Sigmaringen, Pierre Assouline

Ecrit par Martine L. Petauton , le Mercredi, 19 Mars 2014. , dans Critiques, Les Livres, La Une Livres, Roman, Gallimard

Sigmaringen, Janvier 2014, 350 pages, 21 € . Ecrivain(s): Pierre Assouline Edition: Gallimard

 

 

Nervosité d’une écriture précise, descriptions affinées ; attaques des dialogues, sens d’un restitué – loin des clichés – propre à amarrer l’Histoire au plus profond de nous… Réussi de bout en bout, dans le souffle qu’il faut, ce Sigmaringen, un des livres majeurs de ce début d ’année.

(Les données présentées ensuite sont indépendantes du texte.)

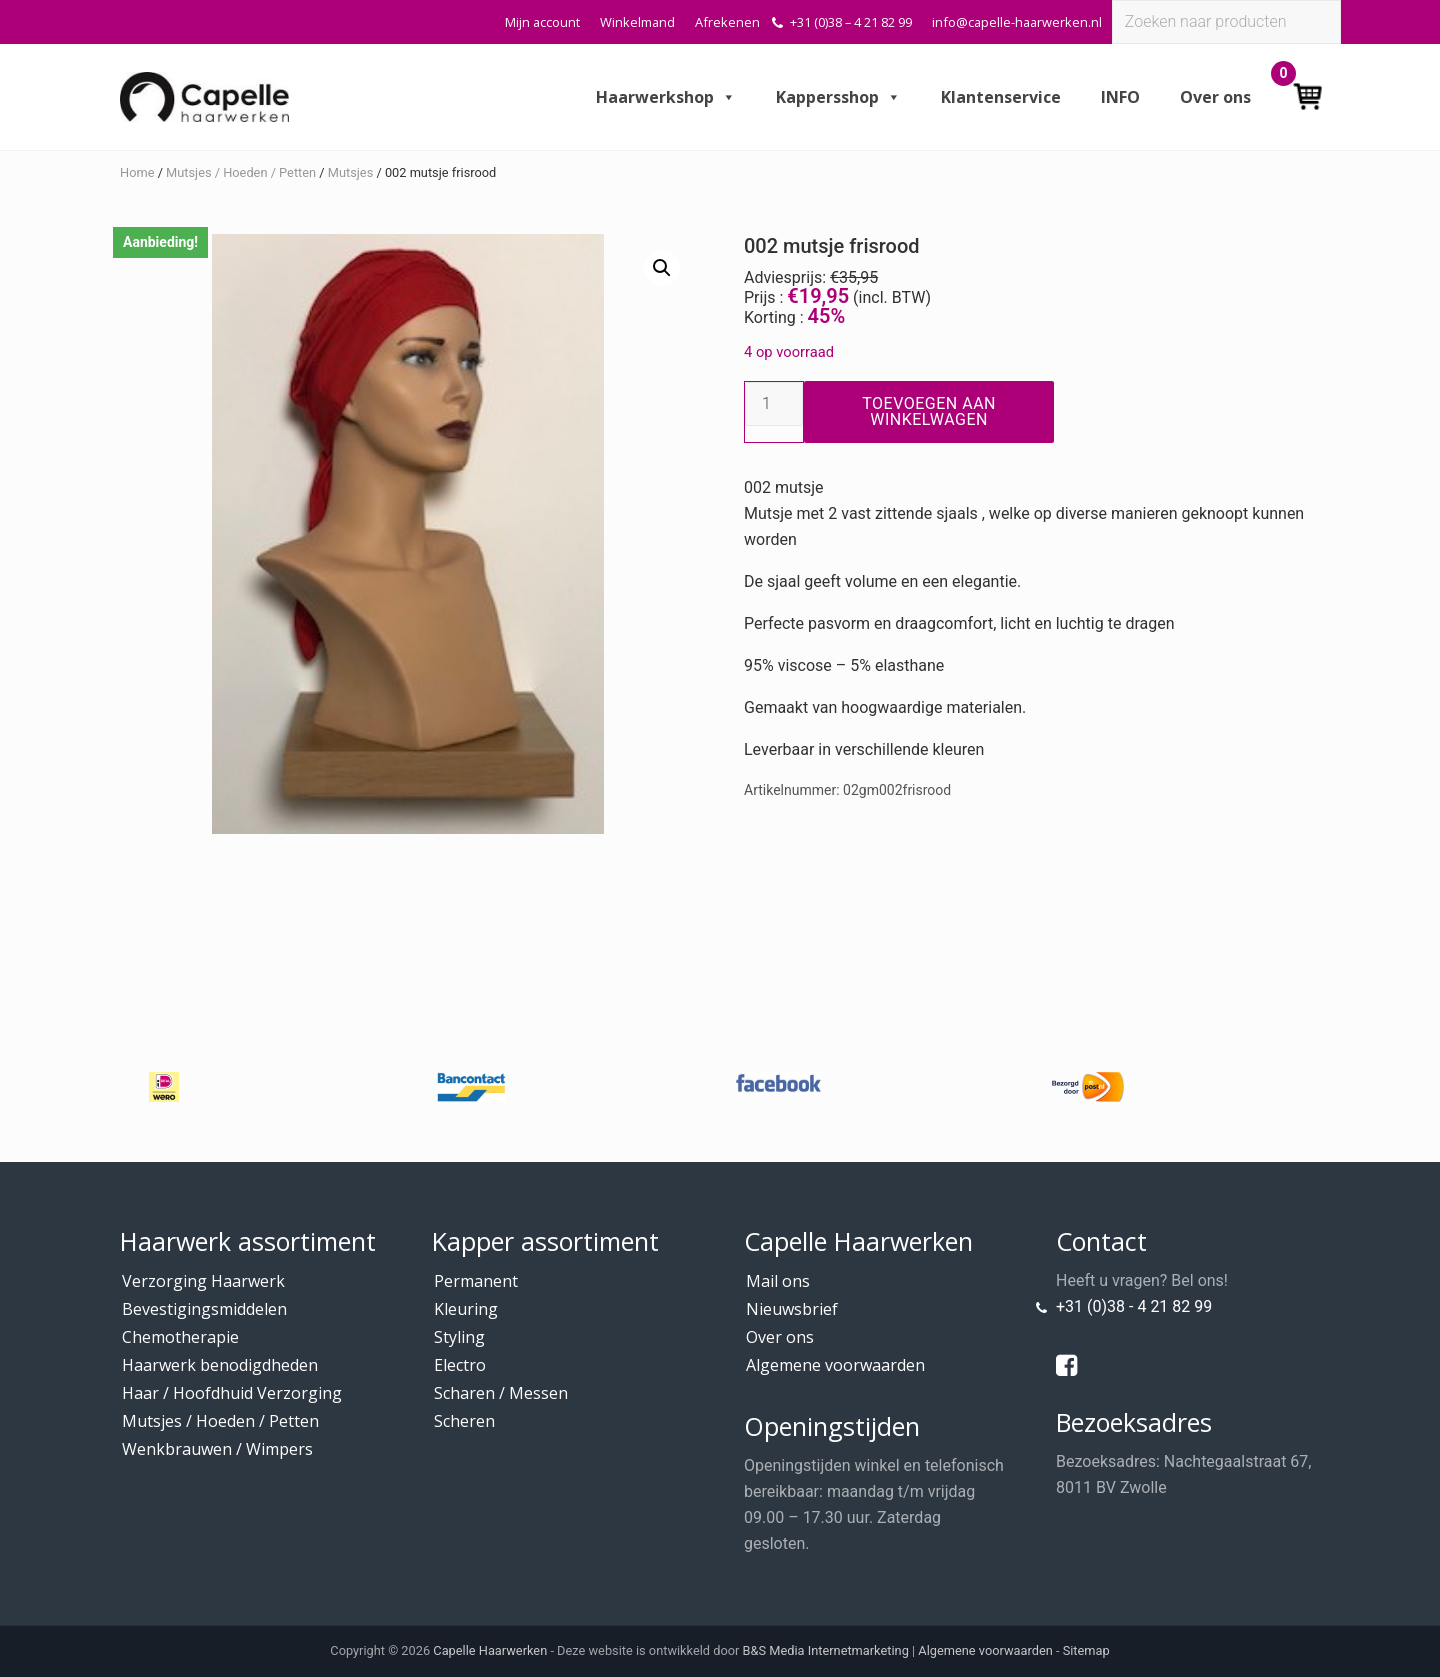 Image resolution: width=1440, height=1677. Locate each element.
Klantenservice (1001, 97)
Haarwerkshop (666, 97)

« Décor en trompe-l’œil… où nous avions tous joué la comédie des apparences. La représentation de “Vichy sur Danube”, une comédie tragique et bouffonne »… Sigmaringen, un lieu – Allemagne du sud ; une brèche, un appendice, dans l’Histoire de la Seconde Guerre mondiale. On connaît ce refuge installé dans le vieux château des Hohenzollern ; nid d’aigle au-dessus des derniers bruits de la guerre, où le régime Hitlérien serra les gouvernants de Vichy – pêle-mêle, et le peuple fourre-tout des collaborateurs en déroute. On a beaucoup lu – Histoire ou romans ; mémoires aussi, sur ces quelques mois quasi immobiles au-dessus du vide. « Principale activité au château, tuer le temps ».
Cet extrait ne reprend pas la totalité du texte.